■ **Exercise instructions**
Type out all the records word for word. Any pictures are to be left out.

[[ Available records open ]]

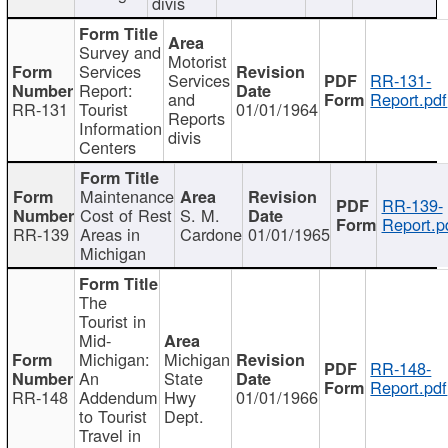
divis
Survey and
Motorist
Services
Services
RR-131-
Report:
and
Report.pdf
RR-131
Tourist
01/01/1964
Reports
Information
divis
Centers
Maintenance
RR-139-
Cost of Rest
S. M.
Report.p
RR-139
Areas in
Cardone
01/01/1965
Michigan
The
Tourist in
Mid-
Michigan:
Michigan
RR-148-
An
State
Report.pdf
RR-148
Addendum
Hwy
01/01/1966
to Tourist
Dept.
Travel in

[[ Available records closed ]]

■ **Written solution**
divis
Survey and
Motorist
Services
Services
RR-131-
Report:
and
Report.pdf
RR-131
Tourist
01/01/1964
Reports
Information
divis
Centers
Maintenance
RR-139-
Cost of Rest
S. M.
Report.p
RR-139
Areas in
Cardone
01/01/1965
Michigan
The
Tourist in
Mid-
Michigan:
Michigan
RR-148-
An
State
Report.pdf
RR-148
Addendum
Hwy
01/01/1966
to Tourist
Dept.
Travel in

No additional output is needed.